Preventing and Rescuing a Platform from Fire-Fighting Mode

There are few things that are certain when building a new platform, but one thing that I’ve noticed in overwhelmingly many platforms is that it comes a time when the platform team is stuck in fire-fighting mode. Here are a few personal opinions on why this happens and a few options to get out.

On a path into the fire

It is normal for a platform to start in an experimentation mode, maybe with a trial with one or two teams, maybe with testing different approaches in how to handle different use-cases, but when more teams start depending on the platform, experimentation time is over (for “old” features) and the foundation of the platform has to be rock-solid. Otherwise, the inevitable happens and the platform might end up buried by its own success.
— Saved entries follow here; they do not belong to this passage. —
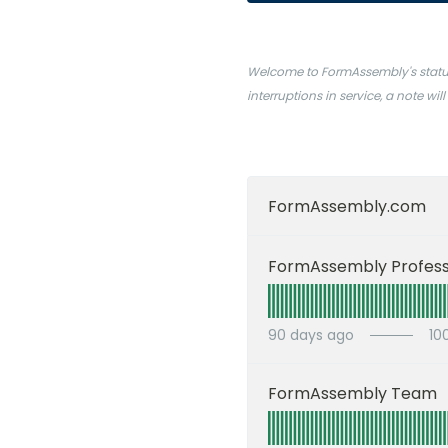
Welcome to FormAssembly's status 
interruptions in service, a note w
FormAssembly.com
90
days ago
10
FormAssembly Team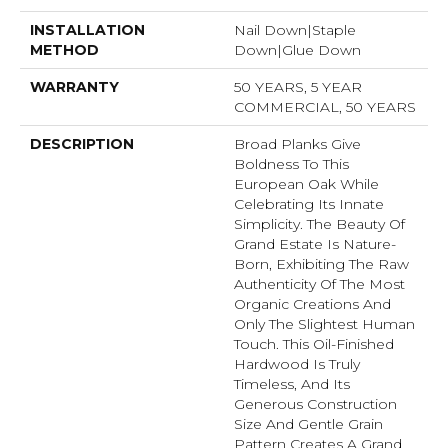
INSTALLATION
Nail Down|Staple
METHOD
Down|Glue Down
WARRANTY
50 YEARS, 5 YEAR
COMMERCIAL, 50 YEARS
DESCRIPTION
Broad Planks Give
Boldness To This
European Oak While
Celebrating Its Innate
Simplicity. The Beauty Of
Grand Estate Is Nature-
Born, Exhibiting The Raw
Authenticity Of The Most
Organic Creations And
Only The Slightest Human
Touch. This Oil-Finished
Hardwood Is Truly
Timeless, And Its
Generous Construction
Size And Gentle Grain
Pattern Creates A Grand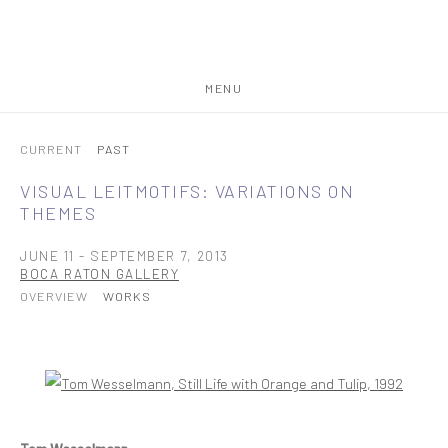
MENU
CURRENT
PAST
VISUAL LEITMOTIFS: VARIATIONS ON
THEMES
JUNE 11 - SEPTEMBER 7, 2013
BOCA RATON GALLERY
OVERVIEW
WORKS
Open a larger version of the following image in a popup: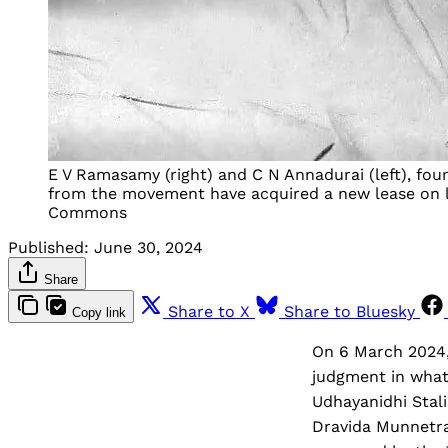
E V Ramasamy (right) and C N Annadurai (left), foun
from the movement have acquired a new lease on li
Commons
Published:
June 30, 2024
Share
Share to X
Share to Bluesky
Copy link
On 6 March 2024, 
judgment in what
Udhayanidhi Stali
Dravida Munnetra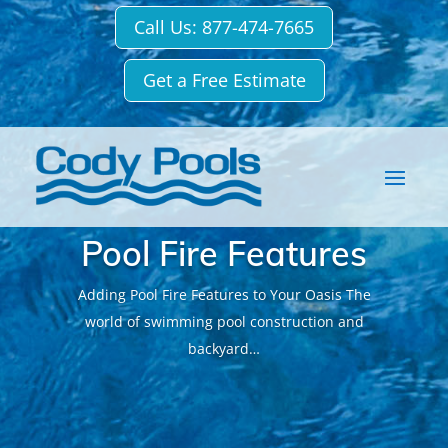
Call Us: 877-474-7665
Get a Free Estimate
Pool Fire Features
Adding Pool Fire Features to Your Oasis The
world of swimming pool construction and
backyard…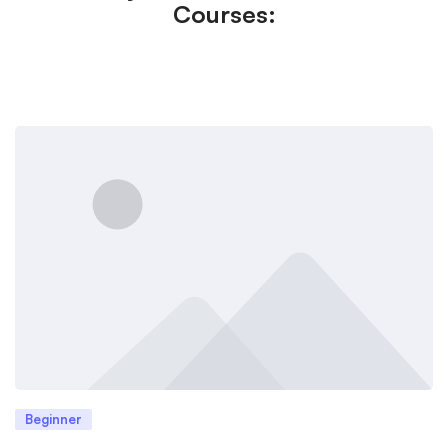
Courses:
Beginner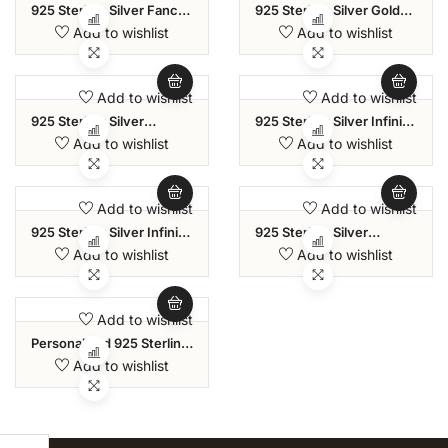
925 Sterling Silver Fancy
925 Sterling Silver Gold
Modern Amethyst Purple
Plated Byzantine Link
Add to wishlist
Add to wishlist
Zircon Stone Sliding Bolo
Bolo Pearl Bracelet For
Bracelets For Women
Women
And Girls
Add to wishlist
Add to wishlist
925 Sterling Silver
925 Sterling Silver Infinity
Handmade Simulated
Friendship Pave CZ
Add to wishlist
Add to wishlist
Pearl Paperclip Links
Adjustable Bolo Bracelet
Chain Bracelet For
For Women
Women
Add to wishlist
Add to wishlist
925 Sterling Silver Infinity
925 Sterling Silver
Twisted Zirconia
Princess-Cut Square
Add to wishlist
Add to wishlist
Adjustable Bolo Bracelet
Tennis Classic Cubic
For Women
Zirconia Bracelets For
Women
Add to wishlist
Personalised 925 Sterling
Silver Initial Link Bracelet
Add to wishlist
For Teen Women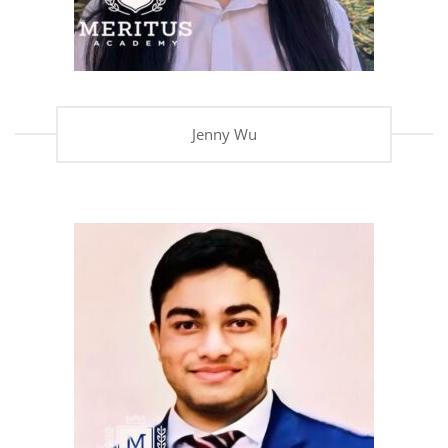
Jenny Wu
There is a moment in the evolution of a platform when it is no longer an experiment and it becomes a critical component of the product or infrastructure. This moment isn’t always obvious, it usually isn’t advertised or signaled in any special way (or even celebrated). The platform and its team kind of slips over it. This moment might be when more teams decide to use the platform in production or usage increases dramatically, whatever the reason, it is a critical point and it should be recognized as such. By this moment, the team should already behave like their product is no longer experimental and it is ready to be widely released.

When is a platform ready?

This is not a precise definition, but I would look at the following aspects before launching a new platform:

The platform is treated as a product. This means having a TPM role or position, having means to know its customers or users, how the product is used and have a clear mission and vision.
The platform has a community around it. This can be even in an incipient stage. An active community can go a long way in the growth of the platform.
The platform has proper boundaries. It is very clear where does the platform ends and where the responsibility of the users start.
The platform has a solid automation foundation. As the platform evolves, more and more things can be automated. Having a solid automation foundation from the beginning helps a lot. For example, having a self-service catalog, even though most operations only create a ticket in the backlog.
The platform teams has a sustainable way to add new features. Every new feature that is added is a potential source of instability. For example, in case of infrastructure platforms, a new technology should not be released before the team are experts on that technology.
The platform is used in a sustainable way. Most (all?) platforms are shared, which puts them in danger to fall into the tragedy of the commons. Providing feedback to the users for their usage helps diminish this risk.

The interesting thing of these aspects is that if they are not done before the platform is widely released, then it is going to be very hard to do it afterwards

Into the fire already?

If by any chance the platform team is already stuck in fire-fighting mode, here are a few ideas to try to get out:

Reduce scope of the team. If the platform includes multiple domains that only some team members handle, but all should own, then consider splitting the team around these domains in order to reduce friction and increase focus.
Evaluate the process of handling issues. Can it be done in a more effective way that leaves less of a mark on the team?
Categorize and count the issues. Are efforts spend on the most important one? Can they be prevented through fixes or new features?